Pengendalian hama secara efektif menuntut ketepatan dalam mengenali gejala awal di lapangan, seperti daun yang berlubang, tunas yang menggulung, atau layunya tanaman secara tiba-tiba. Petani perlu melakukan pengamatan rutin minimal dua kali seminggu pada fase vegetatif awal hingga pembentukan polong, karena serangan pada fase tersebut sangat menentukan tingkat kehilangan hasil.
Pendekatan Pengendalian Hama Terpadu (PHT) menjadi kunci utama dalam menekan populasi hama tanpa merusak keseimbangan ekosistem pertanian lokal.
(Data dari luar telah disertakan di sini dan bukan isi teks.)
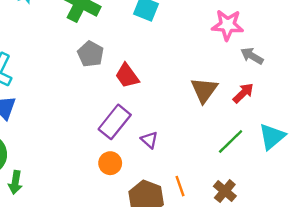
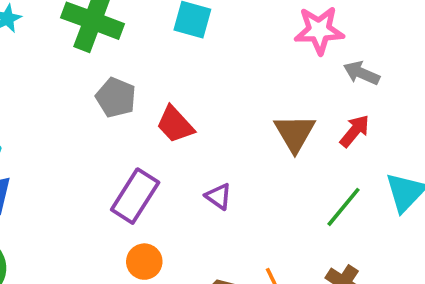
purple rectangle: (115, 122) -> (135, 196), moved
purple triangle: (149, 140) -> (219, 196), moved
orange circle: (110, 163) -> (144, 262), moved

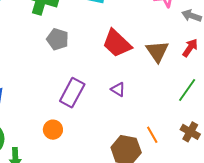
red trapezoid: (175, 124) -> (117, 43), moved, size x1.4
orange circle: (144, 262) -> (53, 130), moved

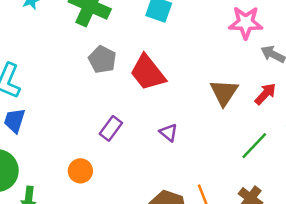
red trapezoid: (117, 43) -> (148, 73), moved
purple rectangle: (72, 93) -> (111, 128), size x0.7

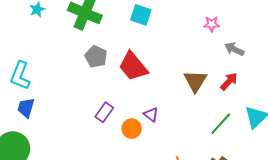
pink star: (246, 23) -> (212, 24), size x0.6
orange circle: (80, 171) -> (132, 129), moved

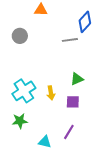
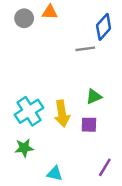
gray circle: (20, 36) -> (24, 18), moved
yellow arrow: (51, 93) -> (62, 114), size x1.5
purple line: (69, 132) -> (105, 167), moved

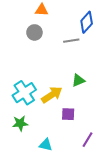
gray circle: (24, 18) -> (34, 32), moved
yellow arrow: (62, 114) -> (52, 95), turned -115
purple square: (89, 125) -> (68, 114), moved

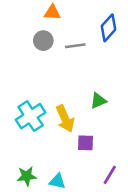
gray line: (71, 41) -> (75, 46), moved
yellow arrow: (52, 95) -> (65, 119), turned 100
green star: (20, 123) -> (27, 176), moved

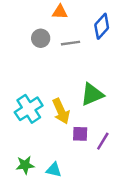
orange triangle: (52, 12) -> (60, 12), moved
green triangle: (98, 101) -> (92, 94), size x1.5
purple line: (110, 175) -> (103, 141), moved

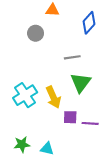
gray line: (71, 43) -> (72, 57), moved
green triangle: (92, 94) -> (81, 83), turned -30
purple line: (103, 141) -> (90, 123), turned 63

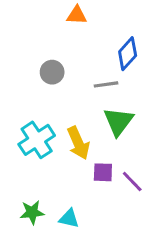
blue diamond: (89, 23) -> (128, 54), moved
gray circle: (36, 33) -> (52, 72), moved
purple line: (90, 123) -> (132, 182), turned 42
Kombinasi antara praktik sanitasi lahan yang baik, penggunaan varietas tahan, rotasi tanaman non-legum, serta pemanfaatan musuh alami terbukti mampu menjaga populasi hama tetap berada di bawah ambang ekonomi.
Apabila serangan hama telah meluas dan melewati ambang batas toleransi tanaman, tindakan lanjutan dapat diambil dengan memprioritaskan metode mekanis dan hayati terlebih dahulu. Penggunaan bahan kimia pengendali hama harus selalu diposisikan sebagai pilihan terakhir dengan mematuhi petunjuk pada label kemasan serta berkonsultasi langsung dengan petugas penyuluh lapangan di BPP setempat.